# [Your goal]
In the records that follow, find each line with the word "size" and copy it.

(Data for processing begins)

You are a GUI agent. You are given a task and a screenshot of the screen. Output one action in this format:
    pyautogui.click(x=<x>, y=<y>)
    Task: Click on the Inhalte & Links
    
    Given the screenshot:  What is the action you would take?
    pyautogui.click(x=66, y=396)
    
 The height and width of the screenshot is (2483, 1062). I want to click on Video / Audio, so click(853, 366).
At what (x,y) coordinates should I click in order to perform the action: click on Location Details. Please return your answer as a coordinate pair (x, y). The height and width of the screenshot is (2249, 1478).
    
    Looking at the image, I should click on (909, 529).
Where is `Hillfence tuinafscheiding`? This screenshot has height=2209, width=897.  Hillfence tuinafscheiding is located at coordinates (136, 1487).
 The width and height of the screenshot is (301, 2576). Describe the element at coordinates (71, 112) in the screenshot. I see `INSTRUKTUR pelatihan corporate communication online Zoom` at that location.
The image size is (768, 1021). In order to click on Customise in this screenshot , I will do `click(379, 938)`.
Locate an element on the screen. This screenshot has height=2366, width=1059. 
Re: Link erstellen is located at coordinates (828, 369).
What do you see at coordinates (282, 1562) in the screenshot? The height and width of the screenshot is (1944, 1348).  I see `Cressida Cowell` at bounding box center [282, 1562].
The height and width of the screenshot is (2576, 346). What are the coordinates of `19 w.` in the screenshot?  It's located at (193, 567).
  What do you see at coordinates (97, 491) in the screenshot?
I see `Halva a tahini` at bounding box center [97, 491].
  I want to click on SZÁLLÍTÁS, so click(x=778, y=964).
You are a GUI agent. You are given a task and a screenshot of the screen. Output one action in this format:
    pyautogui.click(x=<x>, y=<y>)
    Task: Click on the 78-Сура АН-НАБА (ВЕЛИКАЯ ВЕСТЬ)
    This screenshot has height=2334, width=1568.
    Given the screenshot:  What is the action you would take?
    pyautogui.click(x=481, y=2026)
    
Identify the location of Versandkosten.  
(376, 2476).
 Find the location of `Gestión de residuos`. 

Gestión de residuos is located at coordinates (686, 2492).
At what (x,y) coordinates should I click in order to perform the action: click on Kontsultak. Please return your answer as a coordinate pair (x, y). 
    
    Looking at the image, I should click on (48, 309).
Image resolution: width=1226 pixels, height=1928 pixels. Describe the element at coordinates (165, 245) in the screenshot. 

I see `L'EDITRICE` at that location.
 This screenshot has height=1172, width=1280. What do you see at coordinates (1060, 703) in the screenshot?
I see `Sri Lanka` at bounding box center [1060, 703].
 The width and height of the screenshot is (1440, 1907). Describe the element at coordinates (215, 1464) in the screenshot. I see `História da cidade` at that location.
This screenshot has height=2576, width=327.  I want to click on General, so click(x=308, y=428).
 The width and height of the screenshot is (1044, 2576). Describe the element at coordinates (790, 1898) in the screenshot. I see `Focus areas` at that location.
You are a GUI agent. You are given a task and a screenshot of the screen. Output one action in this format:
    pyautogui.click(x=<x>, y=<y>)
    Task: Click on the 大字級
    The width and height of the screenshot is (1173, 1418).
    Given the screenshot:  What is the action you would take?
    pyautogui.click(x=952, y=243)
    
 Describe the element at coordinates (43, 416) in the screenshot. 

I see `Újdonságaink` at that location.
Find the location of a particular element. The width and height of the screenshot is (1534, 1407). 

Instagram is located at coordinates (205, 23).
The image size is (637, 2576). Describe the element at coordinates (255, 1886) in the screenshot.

(Data for processing ends)

# [Exercise result]
The image size is (768, 1021). In order to click on Customise in this screenshot , I will do `click(379, 938)`.
The image size is (637, 2576). Describe the element at coordinates (255, 1886) in the screenshot.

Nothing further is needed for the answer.